Gleichzeitig wird ein Gesamtkonzept angeboten, das durch eine einheitliche Gestaltung des öffentlichen Raums erwarten lässt, dass die besonderen Qualitäten der Warendorfer Altstadt nach einer Umgestaltung neu herausgestellt werden können. Durch die einheitliche und altstadtgerechte Gestaltungsidee sollen Barrieren abgebaut und eine verbesserungsfähige räumliche Gliederung von Aufenthalts- und Bewegungsbereichen innerhalb der Straßenzüge erfolgen. „Warendorf hat eine einzigartige Geschichte, die soll künftig in der Stadt wieder lesbar werden“, hat sich Landschaftsplaner Hubertus Schäfer vom Siegerbüro „Greenbox“ vorgenommen. Er will „die Altstadt nicht auf links krempeln“, sondern das Vorhandene weiterentwickeln. Eine Pflasterung aller Fußgängerzonen kann er sich nach dem „Vorbild Markt“ vorstellen – Natursteine in der Mitte, begehbare „Laufflächen“ am Rand.
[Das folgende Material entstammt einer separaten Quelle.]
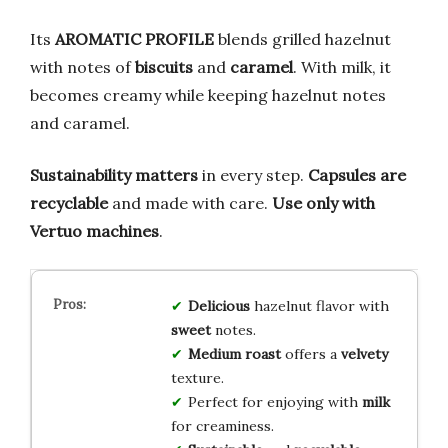
Its
AROMATIC PROFILE
blends grilled hazelnut
with notes of
biscuits
and
caramel
. With milk, it
becomes creamy while keeping hazelnut notes
and caramel.
Sustainability matters
in every step.
Capsules are
recyclable
and made with care.
Use only with
Vertuo machines
.
Delicious
hazelnut flavor with
sweet
notes.
Medium roast
offers a
velvety
texture.
Perfect for enjoying with
milk
for creaminess.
Dabei denkt Schäfer praktisch: Falls das Budget hier für hochwertige Materialien nicht ausreiche, könne man durchaus Beton mit aufgesetzten Naturelementen nehmen. Wichtig ist ihm auf jeden Fall ein Leitsystem für sehbehinderte Menschen, die mit ihrem Stock entsprechend ausgestatteten Entwässerungsrinnen zur Orientierung nutzen sollen. Bänke in Hufeisenform sollen den „Greenbox“-Vorstellungen zufolge an vielen kleinen Plätzen zum Verweilen und zur Kommunikation einladen. Größere Plätze sind vorgesehen an der Einmündung der Freckenhorster Straße in die Bundesstraße („Damit jeder Vorbeifahrende sofort sieht, wo die Kernstadt beginnt.“) und am Heumarkt, wo Raum für mehr Erlebnisgastronomie geschaffen werden soll. Begrünung will „Greenbox“ eher sparsam einsetzen, etwa „Im Ort“, wichtiger sei die komplette Barrierefreiheit.
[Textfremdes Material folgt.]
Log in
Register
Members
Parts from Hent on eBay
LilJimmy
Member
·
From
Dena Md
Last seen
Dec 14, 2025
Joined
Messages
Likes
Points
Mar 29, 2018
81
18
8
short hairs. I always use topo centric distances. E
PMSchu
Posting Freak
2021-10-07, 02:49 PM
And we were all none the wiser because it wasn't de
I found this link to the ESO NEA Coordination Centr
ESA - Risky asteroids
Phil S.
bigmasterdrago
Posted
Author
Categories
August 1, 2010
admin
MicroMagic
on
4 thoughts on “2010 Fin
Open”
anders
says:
 Neue Laternen seien hingegen nicht nötig, „die vorhandene passen schon.“ Und es sollen Spuren gesetzt werden, sei es durch in den Boden eingelassene Bilder früherer Ansichten oder, moderner, mittels einer App. Jetzt geht es erst einmal in die Detailplanung, die viele Monate in Anspruch nehmen dürfte. Erste Maßnahmen werden frühestens 2021 umgesetzt.